- Extracted page text data:
+ + + + + + +

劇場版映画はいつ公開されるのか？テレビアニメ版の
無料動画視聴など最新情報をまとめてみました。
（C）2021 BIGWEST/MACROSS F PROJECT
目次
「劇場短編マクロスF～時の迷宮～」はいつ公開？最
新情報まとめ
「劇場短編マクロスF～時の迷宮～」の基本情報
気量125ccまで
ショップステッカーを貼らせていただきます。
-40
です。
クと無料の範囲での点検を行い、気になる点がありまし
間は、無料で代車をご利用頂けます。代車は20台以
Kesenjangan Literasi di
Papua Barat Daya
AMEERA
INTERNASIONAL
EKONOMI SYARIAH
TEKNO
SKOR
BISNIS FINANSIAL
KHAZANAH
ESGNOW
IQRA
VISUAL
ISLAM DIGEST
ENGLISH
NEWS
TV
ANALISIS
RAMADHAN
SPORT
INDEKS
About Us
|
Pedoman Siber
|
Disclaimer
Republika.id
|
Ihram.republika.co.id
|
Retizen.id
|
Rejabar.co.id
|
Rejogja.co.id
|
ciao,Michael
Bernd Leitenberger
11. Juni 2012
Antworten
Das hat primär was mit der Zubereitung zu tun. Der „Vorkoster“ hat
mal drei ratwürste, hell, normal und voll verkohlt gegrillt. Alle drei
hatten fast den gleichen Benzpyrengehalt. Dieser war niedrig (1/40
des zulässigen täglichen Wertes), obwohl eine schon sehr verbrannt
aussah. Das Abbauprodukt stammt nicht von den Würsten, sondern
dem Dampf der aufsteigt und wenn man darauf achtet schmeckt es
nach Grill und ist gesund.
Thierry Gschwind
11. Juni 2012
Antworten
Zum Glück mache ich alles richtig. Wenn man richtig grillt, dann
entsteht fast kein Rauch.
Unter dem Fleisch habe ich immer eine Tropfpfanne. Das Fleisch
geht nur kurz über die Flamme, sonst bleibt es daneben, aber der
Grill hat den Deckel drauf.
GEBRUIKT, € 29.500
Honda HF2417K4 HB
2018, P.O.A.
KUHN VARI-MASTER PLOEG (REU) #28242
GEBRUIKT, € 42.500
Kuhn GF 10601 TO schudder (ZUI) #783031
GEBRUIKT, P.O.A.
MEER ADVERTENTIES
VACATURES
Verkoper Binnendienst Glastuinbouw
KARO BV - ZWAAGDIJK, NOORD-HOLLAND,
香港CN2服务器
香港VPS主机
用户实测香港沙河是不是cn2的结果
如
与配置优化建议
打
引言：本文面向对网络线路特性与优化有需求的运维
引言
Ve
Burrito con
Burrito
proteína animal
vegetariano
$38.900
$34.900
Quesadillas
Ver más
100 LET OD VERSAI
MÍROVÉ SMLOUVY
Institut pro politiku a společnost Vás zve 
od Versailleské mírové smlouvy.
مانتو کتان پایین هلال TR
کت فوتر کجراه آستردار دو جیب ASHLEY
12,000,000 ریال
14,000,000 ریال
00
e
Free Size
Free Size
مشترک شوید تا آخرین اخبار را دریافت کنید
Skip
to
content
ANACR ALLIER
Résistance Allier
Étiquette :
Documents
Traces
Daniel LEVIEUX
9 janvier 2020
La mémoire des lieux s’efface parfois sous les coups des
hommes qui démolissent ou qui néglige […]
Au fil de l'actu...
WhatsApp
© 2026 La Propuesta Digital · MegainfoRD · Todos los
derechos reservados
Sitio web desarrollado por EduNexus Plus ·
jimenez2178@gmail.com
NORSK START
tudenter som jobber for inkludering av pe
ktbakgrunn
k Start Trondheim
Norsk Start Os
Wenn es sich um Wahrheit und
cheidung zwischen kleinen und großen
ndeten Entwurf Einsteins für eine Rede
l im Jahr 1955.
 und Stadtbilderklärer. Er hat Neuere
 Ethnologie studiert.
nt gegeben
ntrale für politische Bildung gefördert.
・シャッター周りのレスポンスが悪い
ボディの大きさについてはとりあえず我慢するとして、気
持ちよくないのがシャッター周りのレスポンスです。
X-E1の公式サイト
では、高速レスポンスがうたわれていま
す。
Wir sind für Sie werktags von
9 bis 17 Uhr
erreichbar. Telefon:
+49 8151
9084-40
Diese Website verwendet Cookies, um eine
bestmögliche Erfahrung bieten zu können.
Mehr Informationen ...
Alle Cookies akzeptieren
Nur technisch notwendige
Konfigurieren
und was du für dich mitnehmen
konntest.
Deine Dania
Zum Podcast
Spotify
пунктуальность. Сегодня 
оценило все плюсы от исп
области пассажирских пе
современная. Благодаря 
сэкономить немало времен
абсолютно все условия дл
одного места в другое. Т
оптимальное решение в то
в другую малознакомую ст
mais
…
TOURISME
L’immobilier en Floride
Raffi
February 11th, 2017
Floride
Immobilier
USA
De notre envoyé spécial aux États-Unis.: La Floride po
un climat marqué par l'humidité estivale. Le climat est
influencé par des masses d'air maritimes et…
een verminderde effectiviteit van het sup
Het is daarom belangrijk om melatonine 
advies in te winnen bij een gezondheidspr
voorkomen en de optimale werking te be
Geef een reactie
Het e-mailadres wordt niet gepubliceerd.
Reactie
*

+ + + + + + +

- Task goal:
Would you filter the entries above and keep each line that has the word "GEBRUIKT"?

- Exercise response:
GEBRUIKT, € 29.500
GEBRUIKT, € 42.500
GEBRUIKT, P.O.A.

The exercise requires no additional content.